=== Work required ===
Would you write out, word for word, each line of the records below from the top through the one holding "برای خرید کتاب‌ها"?

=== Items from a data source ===

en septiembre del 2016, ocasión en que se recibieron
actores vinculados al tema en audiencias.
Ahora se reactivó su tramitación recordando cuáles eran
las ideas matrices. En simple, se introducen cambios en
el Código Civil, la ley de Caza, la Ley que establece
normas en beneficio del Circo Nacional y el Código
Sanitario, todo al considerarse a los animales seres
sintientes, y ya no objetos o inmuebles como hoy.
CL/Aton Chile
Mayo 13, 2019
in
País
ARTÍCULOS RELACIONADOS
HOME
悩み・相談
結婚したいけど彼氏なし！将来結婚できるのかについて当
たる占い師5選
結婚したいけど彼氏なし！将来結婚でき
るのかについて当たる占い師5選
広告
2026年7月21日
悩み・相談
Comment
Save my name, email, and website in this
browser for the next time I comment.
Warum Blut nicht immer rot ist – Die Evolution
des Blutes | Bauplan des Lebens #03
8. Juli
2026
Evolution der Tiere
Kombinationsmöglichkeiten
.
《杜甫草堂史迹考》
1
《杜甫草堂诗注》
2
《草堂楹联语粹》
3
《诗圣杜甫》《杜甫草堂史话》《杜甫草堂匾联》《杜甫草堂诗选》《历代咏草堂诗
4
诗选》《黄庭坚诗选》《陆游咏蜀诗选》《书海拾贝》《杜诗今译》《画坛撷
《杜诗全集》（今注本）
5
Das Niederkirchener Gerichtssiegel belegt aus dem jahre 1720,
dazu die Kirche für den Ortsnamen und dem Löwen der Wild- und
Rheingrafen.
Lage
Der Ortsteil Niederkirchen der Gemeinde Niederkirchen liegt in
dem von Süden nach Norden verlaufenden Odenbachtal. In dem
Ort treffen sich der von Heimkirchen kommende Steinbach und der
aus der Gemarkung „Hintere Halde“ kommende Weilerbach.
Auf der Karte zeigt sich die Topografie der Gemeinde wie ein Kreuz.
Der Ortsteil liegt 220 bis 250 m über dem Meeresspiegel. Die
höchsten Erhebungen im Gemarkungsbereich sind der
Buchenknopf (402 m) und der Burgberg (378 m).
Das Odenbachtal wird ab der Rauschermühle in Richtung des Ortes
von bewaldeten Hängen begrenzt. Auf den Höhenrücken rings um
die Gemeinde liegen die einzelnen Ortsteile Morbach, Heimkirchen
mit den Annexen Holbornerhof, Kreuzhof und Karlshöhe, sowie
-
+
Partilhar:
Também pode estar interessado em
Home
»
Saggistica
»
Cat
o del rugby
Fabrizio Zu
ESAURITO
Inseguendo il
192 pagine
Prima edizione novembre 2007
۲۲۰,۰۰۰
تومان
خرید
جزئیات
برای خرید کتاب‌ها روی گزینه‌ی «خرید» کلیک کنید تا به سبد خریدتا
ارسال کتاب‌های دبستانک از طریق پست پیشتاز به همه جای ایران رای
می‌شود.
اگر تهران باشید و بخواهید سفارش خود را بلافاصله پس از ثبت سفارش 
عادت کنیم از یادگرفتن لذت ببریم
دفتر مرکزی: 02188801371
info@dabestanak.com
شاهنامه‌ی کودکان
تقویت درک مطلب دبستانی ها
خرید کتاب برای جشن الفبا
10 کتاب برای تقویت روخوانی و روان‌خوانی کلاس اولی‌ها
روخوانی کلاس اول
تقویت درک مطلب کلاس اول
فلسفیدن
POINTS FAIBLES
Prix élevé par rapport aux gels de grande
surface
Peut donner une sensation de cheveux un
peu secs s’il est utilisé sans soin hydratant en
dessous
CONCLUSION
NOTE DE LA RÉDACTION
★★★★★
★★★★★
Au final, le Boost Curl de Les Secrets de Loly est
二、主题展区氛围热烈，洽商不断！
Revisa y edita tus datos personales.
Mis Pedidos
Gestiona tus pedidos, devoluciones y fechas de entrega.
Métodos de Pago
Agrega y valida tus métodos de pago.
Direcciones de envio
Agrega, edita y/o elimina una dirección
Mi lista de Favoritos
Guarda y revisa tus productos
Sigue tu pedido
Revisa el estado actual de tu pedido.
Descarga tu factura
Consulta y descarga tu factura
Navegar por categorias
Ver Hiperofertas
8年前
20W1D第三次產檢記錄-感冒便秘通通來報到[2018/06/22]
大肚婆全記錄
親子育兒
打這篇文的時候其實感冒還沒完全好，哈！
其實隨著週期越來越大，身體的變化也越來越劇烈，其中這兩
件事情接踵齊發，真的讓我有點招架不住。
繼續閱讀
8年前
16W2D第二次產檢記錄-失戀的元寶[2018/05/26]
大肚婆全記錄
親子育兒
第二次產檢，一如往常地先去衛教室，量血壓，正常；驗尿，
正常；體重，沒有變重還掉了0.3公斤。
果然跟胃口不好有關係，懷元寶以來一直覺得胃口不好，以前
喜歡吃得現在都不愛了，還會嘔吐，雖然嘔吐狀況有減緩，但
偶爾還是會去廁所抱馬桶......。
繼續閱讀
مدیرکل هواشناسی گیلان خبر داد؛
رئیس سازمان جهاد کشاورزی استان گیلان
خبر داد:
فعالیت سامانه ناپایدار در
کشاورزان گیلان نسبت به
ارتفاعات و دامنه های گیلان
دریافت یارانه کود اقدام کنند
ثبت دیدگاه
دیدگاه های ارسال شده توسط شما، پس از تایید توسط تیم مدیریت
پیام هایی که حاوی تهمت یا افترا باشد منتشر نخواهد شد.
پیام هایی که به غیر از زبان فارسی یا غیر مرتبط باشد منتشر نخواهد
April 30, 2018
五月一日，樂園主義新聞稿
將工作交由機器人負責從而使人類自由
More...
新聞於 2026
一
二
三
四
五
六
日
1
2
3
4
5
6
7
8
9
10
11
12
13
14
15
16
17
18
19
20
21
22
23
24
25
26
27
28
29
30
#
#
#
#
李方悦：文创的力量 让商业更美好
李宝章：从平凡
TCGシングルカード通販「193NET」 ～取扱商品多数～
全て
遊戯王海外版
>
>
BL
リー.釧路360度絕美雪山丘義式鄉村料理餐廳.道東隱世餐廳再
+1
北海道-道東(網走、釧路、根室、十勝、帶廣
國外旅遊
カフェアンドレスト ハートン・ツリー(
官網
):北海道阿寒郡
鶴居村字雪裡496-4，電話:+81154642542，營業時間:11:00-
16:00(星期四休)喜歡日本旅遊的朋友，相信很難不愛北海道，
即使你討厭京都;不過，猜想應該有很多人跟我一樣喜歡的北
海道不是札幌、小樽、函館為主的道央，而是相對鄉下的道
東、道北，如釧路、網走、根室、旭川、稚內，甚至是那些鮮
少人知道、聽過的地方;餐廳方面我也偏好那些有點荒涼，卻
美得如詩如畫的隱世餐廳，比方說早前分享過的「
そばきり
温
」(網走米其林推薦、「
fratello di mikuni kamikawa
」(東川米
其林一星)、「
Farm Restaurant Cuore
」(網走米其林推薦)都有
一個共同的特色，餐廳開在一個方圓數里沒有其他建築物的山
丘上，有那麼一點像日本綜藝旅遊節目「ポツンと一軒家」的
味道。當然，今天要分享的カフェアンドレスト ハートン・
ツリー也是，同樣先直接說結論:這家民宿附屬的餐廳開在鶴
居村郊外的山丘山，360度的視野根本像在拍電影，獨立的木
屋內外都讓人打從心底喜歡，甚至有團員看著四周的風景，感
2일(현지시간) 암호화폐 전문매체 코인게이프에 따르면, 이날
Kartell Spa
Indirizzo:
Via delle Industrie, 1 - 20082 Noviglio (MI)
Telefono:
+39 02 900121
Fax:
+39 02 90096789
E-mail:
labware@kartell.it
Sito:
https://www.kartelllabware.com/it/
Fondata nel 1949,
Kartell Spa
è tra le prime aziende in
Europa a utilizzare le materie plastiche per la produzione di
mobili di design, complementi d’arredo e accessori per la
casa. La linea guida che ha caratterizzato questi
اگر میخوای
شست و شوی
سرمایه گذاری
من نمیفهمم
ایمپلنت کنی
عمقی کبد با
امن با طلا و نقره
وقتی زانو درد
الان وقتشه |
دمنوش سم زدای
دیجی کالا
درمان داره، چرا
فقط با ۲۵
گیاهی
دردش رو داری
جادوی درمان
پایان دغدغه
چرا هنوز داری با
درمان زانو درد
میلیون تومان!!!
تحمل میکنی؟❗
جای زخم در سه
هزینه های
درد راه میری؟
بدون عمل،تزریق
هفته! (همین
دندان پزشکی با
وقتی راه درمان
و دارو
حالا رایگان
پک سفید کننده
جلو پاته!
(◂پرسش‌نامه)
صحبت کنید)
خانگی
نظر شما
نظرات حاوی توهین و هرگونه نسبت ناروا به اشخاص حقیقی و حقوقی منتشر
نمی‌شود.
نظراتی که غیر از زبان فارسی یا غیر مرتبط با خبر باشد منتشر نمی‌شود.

=== Solution ===
en septiembre del 2016, ocasión en que se recibieron
actores vinculados al tema en audiencias.
Ahora se reactivó su tramitación recordando cuáles eran
las ideas matrices. En simple, se introducen cambios en
el Código Civil, la ley de Caza, la Ley que establece
normas en beneficio del Circo Nacional y el Código
Sanitario, todo al considerarse a los animales seres
sintientes, y ya no objetos o inmuebles como hoy.
CL/Aton Chile
Mayo 13, 2019
in
País
ARTÍCULOS RELACIONADOS
HOME
悩み・相談
結婚したいけど彼氏なし！将来結婚できるのかについて当
たる占い師5選
結婚したいけど彼氏なし！将来結婚でき
るのかについて当たる占い師5選
広告
2026年7月21日
悩み・相談
Comment
Save my name, email, and website in this
browser for the next time I comment.
Warum Blut nicht immer rot ist – Die Evolution
des Blutes | Bauplan des Lebens #03
8. Juli
2026
Evolution der Tiere
Kombinationsmöglichkeiten
.
《杜甫草堂史迹考》
1
《杜甫草堂诗注》
2
《草堂楹联语粹》
3
《诗圣杜甫》《杜甫草堂史话》《杜甫草堂匾联》《杜甫草堂诗选》《历代咏草堂诗
4
诗选》《黄庭坚诗选》《陆游咏蜀诗选》《书海拾贝》《杜诗今译》《画坛撷
《杜诗全集》（今注本）
5
Das Niederkirchener Gerichtssiegel belegt aus dem jahre 1720,
dazu die Kirche für den Ortsnamen und dem Löwen der Wild- und
Rheingrafen.
Lage
Der Ortsteil Niederkirchen der Gemeinde Niederkirchen liegt in
dem von Süden nach Norden verlaufenden Odenbachtal. In dem
Ort treffen sich der von Heimkirchen kommende Steinbach und der
aus der Gemarkung „Hintere Halde“ kommende Weilerbach.
Auf der Karte zeigt sich die Topografie der Gemeinde wie ein Kreuz.
Der Ortsteil liegt 220 bis 250 m über dem Meeresspiegel. Die
höchsten Erhebungen im Gemarkungsbereich sind der
Buchenknopf (402 m) und der Burgberg (378 m).
Das Odenbachtal wird ab der Rauschermühle in Richtung des Ortes
von bewaldeten Hängen begrenzt. Auf den Höhenrücken rings um
die Gemeinde liegen die einzelnen Ortsteile Morbach, Heimkirchen
mit den Annexen Holbornerhof, Kreuzhof und Karlshöhe, sowie
-
+
Partilhar:
Também pode estar interessado em
Home
»
Saggistica
»
Cat
o del rugby
Fabrizio Zu
ESAURITO
Inseguendo il
192 pagine
Prima edizione novembre 2007
۲۲۰,۰۰۰
تومان
خرید
جزئیات
برای خرید کتاب‌ها روی گزینه‌ی «خرید» کلیک کنید تا به سبد خریدتا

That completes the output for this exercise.